$1 million in venture capital funding intended for an Israeli startup was diverted to an attacker-controlled bank account in an elaborate wire transfer email scam. The funding was being transferred from a Chinese VC firm and the funds were intended to help the Israeli firm kick start its business.
The scam was uncovered by researchers at Check Point Software who called it the “ultimate man-in-the-middle attack.” The researchers investigated when the funding failed to arrive after the Chinese VC firm confirmed that the money had been sent.
These sorts of scams are fairly common and involve the attacker setting up a forwarding rule so email communications between two parties are intercepted and altered, without the knowledge of either party. In this scam the attackers took this a step further and registered two lookalike domains that differed only slightly from the domains they were spoofing.
One of the domains was exactly the same as the one used by the Israeli start up, albeit with an additional s in the domain name. It was the same case with the second domain. An extra s was added, but otherwise the domain was exactly the same as the one used by the Chinese VC company. Two emails were then sent, one to the Israeli company’s CEO and one to the Chinese VC company’s account manager. The attacker had copied the headline from a message thread from a genuine email conversation between the two companies.
Since the domains were controlled by the attacker, all emails between the CEO and the account manager were actually sent to the attacker, were changed, and then sent on. Both parties believed they were communicating with each other.
In total, 32 messages were sent by the attacker, 18 to the Chinese VC firm and 14 to the Israeli startup. The bank account details for the wire transfer were changed so the payment was directed to an account controlled by the attacker and the wire transfer was performed. The bank account was for a bank in Hong Kong that belonged to a closed business.

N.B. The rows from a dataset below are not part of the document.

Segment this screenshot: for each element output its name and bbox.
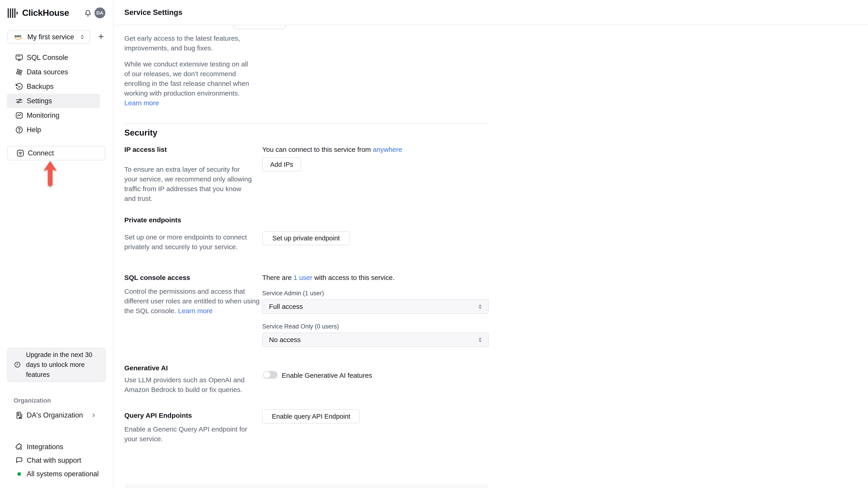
service-admin-select[interactable]: Full access: [262, 299, 489, 314]
query-api-title: Query API Endpoints: [124, 412, 192, 419]
terminal-monitor-icon: [15, 53, 24, 62]
sidebar-item-sql-console[interactable]: SQL Console: [7, 51, 100, 65]
ip-access-connect-line: You can connect to this service from any…: [262, 146, 402, 153]
clickhouse-logo-icon: [8, 8, 18, 19]
fast-release-paragraph-2: While we conduct extensive testing on al…: [124, 59, 254, 108]
page-title: Service Settings: [124, 8, 182, 17]
sidebar-item-label: Help: [27, 126, 41, 134]
data-sources-orbit-icon: [15, 68, 24, 76]
help-circle-icon: [15, 126, 24, 134]
sidebar-item-help[interactable]: Help: [7, 123, 100, 137]
status-green-dot: [18, 472, 21, 476]
service-admin-select-value: Full access: [269, 303, 303, 311]
sidebar-item-data-sources[interactable]: Data sources: [7, 65, 100, 79]
svg-text:aws: aws: [14, 34, 21, 38]
query-api-description: Enable a Generic Query API endpoint for …: [124, 424, 254, 444]
sidebar-item-integrations[interactable]: Integrations: [7, 440, 100, 454]
status-label: All systems operational: [27, 470, 99, 478]
generative-ai-toggle[interactable]: [263, 371, 278, 379]
sidebar-item-monitoring[interactable]: Monitoring: [7, 108, 100, 123]
sidebar-item-label: Monitoring: [27, 111, 59, 120]
puzzle-icon: [15, 443, 24, 451]
connect-label: Connect: [28, 149, 54, 157]
brand-title: ClickHouse: [22, 8, 69, 18]
service-selector[interactable]: aws My first service: [7, 31, 90, 43]
enable-query-api-button[interactable]: Enable query API Endpoint: [262, 410, 360, 423]
chevron-right-icon: [90, 412, 97, 419]
sidebar-item-settings[interactable]: Settings: [7, 94, 100, 108]
fast-release-paragraph-1: Get early access to the latest features,…: [124, 33, 254, 53]
organization-section-label: Organization: [13, 397, 51, 404]
clock-icon: [14, 361, 21, 368]
avatar[interactable]: DA: [94, 7, 105, 18]
section-divider: [124, 123, 488, 124]
toggle-knob: [264, 371, 270, 378]
sidebar-item-label: Data sources: [27, 68, 68, 76]
sql-access-users-line: There are 1 user with access to this ser…: [262, 274, 395, 282]
add-service-button[interactable]: [96, 32, 106, 41]
generative-ai-toggle-label: Enable Generative AI features: [282, 372, 372, 379]
monitoring-chart-icon: [15, 111, 24, 120]
organization-name: DA's Organization: [27, 411, 83, 419]
next-section-card-cutoff: [124, 484, 488, 488]
anywhere-link[interactable]: anywhere: [373, 146, 402, 153]
organization-row[interactable]: DA's Organization: [7, 408, 100, 422]
generative-ai-title: Generative AI: [124, 364, 168, 372]
ip-access-list-title: IP access list: [124, 146, 167, 153]
security-heading: Security: [124, 128, 157, 138]
sidebar-item-chat-support[interactable]: Chat with support: [7, 454, 100, 467]
fast-release-learn-more-link[interactable]: Learn more: [124, 99, 159, 107]
sql-console-access-title: SQL console access: [124, 274, 190, 282]
chat-bubble-icon: [15, 456, 24, 465]
generative-ai-description: Use LLM providers such as OpenAI and Ama…: [124, 375, 254, 394]
backups-history-icon: [15, 82, 24, 91]
chevron-updown-icon: [79, 34, 86, 40]
sidebar-item-label: Chat with support: [27, 456, 81, 464]
one-user-link[interactable]: 1 user: [293, 274, 312, 281]
service-readonly-select[interactable]: No access: [262, 332, 489, 347]
ip-access-connect-prefix: You can connect to this service from: [262, 146, 373, 153]
setup-private-endpoint-button[interactable]: Set up private endpoint: [262, 231, 350, 245]
upgrade-notice-text: Upgrade in the next 30 days to unlock mo…: [26, 350, 98, 380]
chevron-updown-icon: [477, 303, 483, 310]
system-status-row[interactable]: All systems operational: [7, 467, 100, 481]
service-selector-label: My first service: [27, 33, 79, 41]
connect-wifi-icon: [16, 149, 25, 158]
upgrade-notice[interactable]: Upgrade in the next 30 days to unlock mo…: [7, 348, 105, 381]
annotation-arrow-up: [43, 160, 57, 189]
connect-button[interactable]: Connect: [7, 146, 105, 160]
sidebar: ClickHouse DA aws My first service: [0, 0, 114, 488]
private-endpoints-title: Private endpoints: [124, 216, 181, 224]
building-icon: [15, 411, 24, 420]
page-header: Service Settings: [114, 0, 868, 25]
sidebar-item-label: SQL Console: [27, 54, 68, 62]
service-admin-label: Service Admin (1 user): [262, 290, 324, 297]
users-prefix: There are: [262, 274, 293, 281]
settings-sliders-icon: [15, 97, 24, 105]
private-endpoints-description: Set up one or more endpoints to connect …: [124, 232, 254, 252]
sidebar-item-backups[interactable]: Backups: [7, 79, 100, 94]
sidebar-item-label: Backups: [27, 83, 54, 91]
add-ips-button[interactable]: Add IPs: [262, 158, 301, 171]
notifications-bell-icon[interactable]: [84, 9, 92, 18]
ip-access-description: To ensure an extra layer of security for…: [124, 164, 253, 203]
sql-access-learn-more-link[interactable]: Learn more: [178, 307, 213, 315]
sidebar-item-label: Settings: [27, 97, 52, 105]
users-suffix: with access to this service.: [312, 274, 395, 281]
sql-access-description: Control the permissions and access that …: [124, 287, 262, 316]
service-readonly-label: Service Read Only (0 users): [262, 323, 339, 330]
release-channel-select-cutoff[interactable]: [234, 25, 285, 29]
aws-logo-icon: aws: [14, 33, 23, 41]
fast-release-paragraph-2-text: While we conduct extensive testing on al…: [124, 60, 249, 97]
sidebar-item-label: Integrations: [27, 443, 63, 451]
chevron-updown-icon: [477, 337, 483, 343]
service-readonly-select-value: No access: [269, 336, 301, 344]
main-content: Service Settings Get early access to the…: [114, 0, 868, 488]
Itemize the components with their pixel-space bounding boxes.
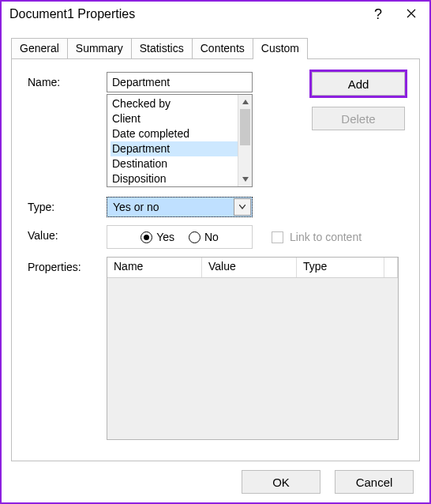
- tab-general[interactable]: General: [11, 38, 68, 58]
- dialog-footer: OK Cancel: [2, 461, 429, 502]
- add-button[interactable]: Add: [312, 72, 405, 96]
- list-item[interactable]: Disposition: [111, 171, 238, 186]
- radio-icon: [141, 231, 152, 243]
- properties-body: [107, 278, 398, 439]
- tab-host: General Summary Statistics Contents Cust…: [11, 36, 420, 461]
- link-to-content-label: Link to content: [290, 231, 362, 243]
- close-icon: [407, 7, 416, 21]
- dialog-window: Document1 Properties ? General Summary S…: [0, 0, 431, 504]
- window-title: Document1 Properties: [9, 7, 135, 21]
- help-icon: ?: [374, 7, 382, 21]
- list-item[interactable]: Client: [111, 111, 238, 126]
- tab-custom[interactable]: Custom: [253, 38, 308, 59]
- col-header-name[interactable]: Name: [107, 258, 202, 277]
- list-item[interactable]: Destination: [111, 156, 238, 171]
- delete-button: Delete: [312, 107, 405, 130]
- type-combobox[interactable]: Yes or no: [107, 197, 253, 217]
- properties-table[interactable]: Name Value Type: [107, 257, 399, 440]
- radio-label: No: [204, 231, 219, 243]
- scroll-down-icon[interactable]: [238, 172, 252, 186]
- value-label: Value:: [28, 225, 107, 242]
- scroll-thumb[interactable]: [240, 109, 250, 145]
- name-label: Name:: [28, 72, 107, 88]
- name-input[interactable]: [107, 72, 253, 92]
- col-header-type[interactable]: Type: [297, 258, 384, 277]
- tab-contents[interactable]: Contents: [192, 38, 253, 58]
- value-radio-yes[interactable]: Yes: [141, 231, 174, 243]
- titlebar: Document1 Properties ?: [2, 2, 429, 27]
- value-radio-no[interactable]: No: [189, 231, 219, 243]
- radio-icon: [189, 231, 201, 243]
- properties-header: Name Value Type: [107, 258, 398, 278]
- properties-label: Properties:: [28, 257, 107, 273]
- name-suggestions-list[interactable]: Checked by Client Date completed Departm…: [107, 94, 253, 187]
- type-combobox-value: Yes or no: [108, 198, 232, 216]
- tab-panel-custom: Name: Checked by Client Date completed D…: [11, 58, 420, 461]
- chevron-down-icon[interactable]: [234, 198, 251, 216]
- radio-label: Yes: [156, 231, 174, 243]
- tab-summary[interactable]: Summary: [67, 38, 132, 58]
- close-button[interactable]: [395, 2, 428, 26]
- cancel-button[interactable]: Cancel: [335, 470, 414, 494]
- checkbox-icon: [272, 231, 283, 243]
- col-header-value[interactable]: Value: [202, 258, 297, 277]
- type-label: Type:: [28, 197, 107, 213]
- ok-button[interactable]: OK: [242, 470, 320, 494]
- list-scrollbar[interactable]: [238, 95, 252, 186]
- tabstrip: General Summary Statistics Contents Cust…: [11, 36, 420, 58]
- help-button[interactable]: ?: [362, 2, 395, 26]
- scroll-up-icon[interactable]: [238, 95, 252, 109]
- link-to-content-check: Link to content: [272, 231, 362, 243]
- value-radio-group: Yes No: [107, 225, 253, 249]
- list-item[interactable]: Department: [111, 141, 238, 156]
- list-item[interactable]: Date completed: [111, 126, 238, 141]
- list-item[interactable]: Checked by: [111, 96, 238, 111]
- tab-statistics[interactable]: Statistics: [131, 38, 193, 58]
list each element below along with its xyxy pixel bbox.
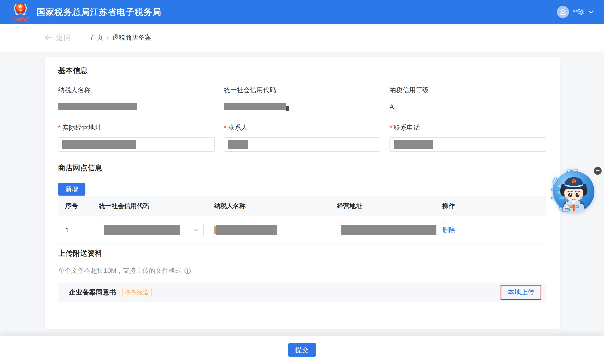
back-button[interactable]: 返回 [45,33,71,43]
upload-hint: 单个文件不超过10M，支持上传的文件格式 [58,266,546,275]
avatar[interactable] [557,6,569,18]
tax-bureau-logo: 中国税务 [10,2,31,22]
breadcrumb-bar: 返回 首页 › 退税商店备案 [0,24,604,51]
row-taxpayer-name-partial-char [214,226,216,234]
contact-phone-redacted-value [394,140,433,149]
credit-rating-label: 纳税信用等级 [390,86,546,95]
basic-info-row2: *实际经营地址 *联系人 *联系电话 [58,123,546,152]
footer-bar: 提交 [0,336,604,364]
user-menu[interactable]: **珍 [557,6,594,18]
shop-table-header: 序号 统一社会信用代码 纳税人名称 经营地址 操作 [58,196,546,216]
back-label: 返回 [56,33,71,43]
section-title-upload: 上传附送资料 [58,248,546,258]
table-row: 1 删除 [58,216,546,244]
contact-person-label: 联系人 [228,124,248,131]
breadcrumb-separator: › [106,34,109,41]
field-contact-person: *联系人 [224,123,381,152]
breadcrumb-home-link[interactable]: 首页 [90,33,103,42]
tax-officer-mascot-icon [553,171,594,212]
upload-hint-text: 单个文件不超过10M，支持上传的文件格式 [58,266,181,275]
row-address-input[interactable] [337,223,444,237]
chevron-down-icon[interactable] [588,10,594,14]
required-mark: * [390,124,392,131]
main-form-card: 基本信息 纳税人名称 统一社会信用代码 纳税信用等级 A *实际经营 [45,57,560,329]
contact-phone-label: 联系电话 [394,124,420,131]
business-address-label: 实际经营地址 [62,124,101,131]
local-upload-button[interactable]: 本地上传 [501,285,541,300]
credit-rating-value: A [390,102,546,111]
minus-icon [596,170,600,171]
business-address-redacted-value [62,140,136,149]
interaction-assistant-widget[interactable]: 征 纳 互 动 [549,163,604,217]
row-taxpayer-name-redacted-value [216,225,277,235]
attachment-name: 企业备案同意书 [69,288,116,297]
field-contact-phone: *联系电话 [390,123,546,152]
business-address-input[interactable] [58,137,215,152]
col-header-actions: 操作 [442,202,546,210]
field-credit-rating: 纳税信用等级 A [390,86,546,111]
select-chevron-down-icon [193,228,199,232]
required-mark: * [58,124,61,131]
row-address-redacted-value [341,225,436,235]
taxpayer-name-redacted-value [58,103,137,110]
national-tax-emblem-icon [13,2,28,16]
tax-officer-mascot[interactable] [553,171,594,212]
user-icon [559,8,566,16]
basic-info-row1: 纳税人名称 统一社会信用代码 纳税信用等级 A [58,86,546,111]
breadcrumb-current: 退税商店备案 [112,33,151,42]
credit-code-label: 统一社会信用代码 [224,86,381,95]
row-credit-code-redacted-value [104,225,180,235]
add-row-button[interactable]: 新增 [58,183,85,196]
contact-person-input[interactable] [224,137,381,152]
section-title-basic-info: 基本信息 [58,66,546,76]
user-name[interactable]: **珍 [573,8,584,16]
app-header: 中国税务 国家税务总局江苏省电子税务局 **珍 [0,0,604,24]
row-credit-code-select[interactable] [99,223,204,237]
col-header-index: 序号 [65,202,99,210]
row-index: 1 [65,226,99,234]
attachment-condition-badge: 条件报送 [122,288,152,297]
back-arrow-icon [45,35,53,41]
field-taxpayer-name: 纳税人名称 [58,86,215,111]
info-icon[interactable] [184,267,191,274]
attachment-row: 企业备案同意书 条件报送 本地上传 [58,283,546,302]
page-title: 国家税务总局江苏省电子税务局 [37,6,161,18]
section-title-shop-info: 商店网点信息 [58,163,546,173]
col-header-credit-code: 统一社会信用代码 [99,202,214,210]
delete-row-link[interactable]: 删除 [442,226,455,234]
taxpayer-name-label: 纳税人名称 [58,86,215,95]
logo-caption: 中国税务 [12,16,29,22]
contact-phone-input[interactable] [390,137,546,152]
field-business-address: *实际经营地址 [58,123,215,152]
credit-code-partial-char [286,106,289,111]
required-mark: * [224,124,226,131]
page: 中国税务 国家税务总局江苏省电子税务局 **珍 返回 首页 › 退税商店备 [0,0,604,364]
credit-code-redacted-value [224,103,286,110]
col-header-address: 经营地址 [337,202,442,210]
col-header-taxpayer-name: 纳税人名称 [214,202,337,210]
assistant-minimize-button[interactable] [594,167,602,175]
contact-person-redacted-value [228,140,248,149]
field-credit-code: 统一社会信用代码 [224,86,381,111]
submit-button[interactable]: 提交 [288,343,316,357]
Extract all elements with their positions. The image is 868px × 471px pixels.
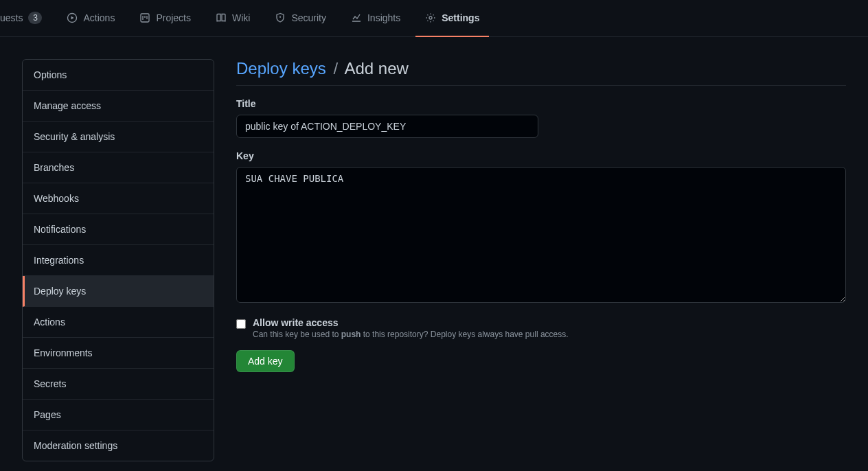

The scammers also cancelled a meeting that was scheduled to take place in Shanghai between the CEO of the Israeli start up and the Chinese account owner. This cancellation ensured that the scam was not detected, as at the meeting it would have been likely that the bank account details for the transfer would have been checked.
That would have been that with most heists, but it didn’t stop there. The attacker continued to communicate with both parties in an attempt to obtain yet more funding from the VC firm.
The lesson learned from the attack? Before any sizable bank transfer is made, ensure that the bank account details are double checked and confirmed via the telephone or a medium other than email before any transfer is made.